= Work instruction =
Beneath this instruction is a block of data; output from it exactly the lines that run from the one containing "2026 | Web by" through the one containing "الجدران مع القشة خيارًا", inclusive.

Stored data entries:

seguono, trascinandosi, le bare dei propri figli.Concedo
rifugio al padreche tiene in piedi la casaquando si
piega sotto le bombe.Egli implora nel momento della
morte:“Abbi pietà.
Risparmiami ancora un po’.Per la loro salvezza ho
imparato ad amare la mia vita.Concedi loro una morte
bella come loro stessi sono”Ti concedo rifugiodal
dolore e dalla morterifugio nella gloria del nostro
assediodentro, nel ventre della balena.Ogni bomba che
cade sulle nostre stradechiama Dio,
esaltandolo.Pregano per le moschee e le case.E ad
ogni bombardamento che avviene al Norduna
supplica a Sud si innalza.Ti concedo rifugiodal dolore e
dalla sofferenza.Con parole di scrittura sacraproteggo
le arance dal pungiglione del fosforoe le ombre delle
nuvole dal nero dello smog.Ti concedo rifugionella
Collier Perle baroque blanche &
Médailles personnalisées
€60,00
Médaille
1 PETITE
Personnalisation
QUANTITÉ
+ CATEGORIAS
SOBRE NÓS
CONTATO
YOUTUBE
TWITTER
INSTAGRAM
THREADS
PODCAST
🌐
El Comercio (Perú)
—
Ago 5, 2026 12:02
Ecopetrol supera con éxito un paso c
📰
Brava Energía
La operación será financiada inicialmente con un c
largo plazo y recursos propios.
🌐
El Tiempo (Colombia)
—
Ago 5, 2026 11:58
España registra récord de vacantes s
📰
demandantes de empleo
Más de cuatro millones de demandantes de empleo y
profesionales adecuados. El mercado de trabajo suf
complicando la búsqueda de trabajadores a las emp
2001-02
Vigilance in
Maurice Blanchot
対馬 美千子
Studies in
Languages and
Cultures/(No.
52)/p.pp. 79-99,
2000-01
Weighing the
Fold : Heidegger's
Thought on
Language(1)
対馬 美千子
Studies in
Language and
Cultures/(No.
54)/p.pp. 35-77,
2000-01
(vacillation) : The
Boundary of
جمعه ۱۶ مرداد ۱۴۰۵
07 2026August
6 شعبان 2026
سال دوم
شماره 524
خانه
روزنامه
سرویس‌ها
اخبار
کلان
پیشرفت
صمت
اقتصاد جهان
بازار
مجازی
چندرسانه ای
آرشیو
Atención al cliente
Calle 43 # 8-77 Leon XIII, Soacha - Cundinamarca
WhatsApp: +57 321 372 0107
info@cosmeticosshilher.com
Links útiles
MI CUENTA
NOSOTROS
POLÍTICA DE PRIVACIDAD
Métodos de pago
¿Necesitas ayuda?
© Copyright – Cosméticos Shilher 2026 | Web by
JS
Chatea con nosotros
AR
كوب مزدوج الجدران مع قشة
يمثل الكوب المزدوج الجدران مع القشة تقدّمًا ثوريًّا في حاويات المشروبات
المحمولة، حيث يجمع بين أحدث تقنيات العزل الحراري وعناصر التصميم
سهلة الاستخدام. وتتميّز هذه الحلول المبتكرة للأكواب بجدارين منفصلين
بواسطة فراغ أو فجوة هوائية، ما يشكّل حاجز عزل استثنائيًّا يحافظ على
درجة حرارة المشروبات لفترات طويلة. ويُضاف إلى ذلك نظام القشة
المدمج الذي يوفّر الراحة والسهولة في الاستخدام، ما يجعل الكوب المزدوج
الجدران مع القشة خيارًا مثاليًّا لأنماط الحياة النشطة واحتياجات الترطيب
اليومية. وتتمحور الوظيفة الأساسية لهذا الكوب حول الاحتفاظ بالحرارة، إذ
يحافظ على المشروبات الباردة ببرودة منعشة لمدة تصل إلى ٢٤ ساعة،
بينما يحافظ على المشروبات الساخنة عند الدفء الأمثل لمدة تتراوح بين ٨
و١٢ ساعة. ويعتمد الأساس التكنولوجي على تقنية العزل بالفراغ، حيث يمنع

= Exercise response =
© Copyright – Cosméticos Shilher 2026 | Web by
JS
Chatea con nosotros
AR
كوب مزدوج الجدران مع قشة
يمثل الكوب المزدوج الجدران مع القشة تقدّمًا ثوريًّا في حاويات المشروبات
المحمولة، حيث يجمع بين أحدث تقنيات العزل الحراري وعناصر التصميم
سهلة الاستخدام. وتتميّز هذه الحلول المبتكرة للأكواب بجدارين منفصلين
بواسطة فراغ أو فجوة هوائية، ما يشكّل حاجز عزل استثنائيًّا يحافظ على
درجة حرارة المشروبات لفترات طويلة. ويُضاف إلى ذلك نظام القشة
المدمج الذي يوفّر الراحة والسهولة في الاستخدام، ما يجعل الكوب المزدوج
الجدران مع القشة خيارًا مثاليًّا لأنماط الحياة النشطة واحتياجات الترطيب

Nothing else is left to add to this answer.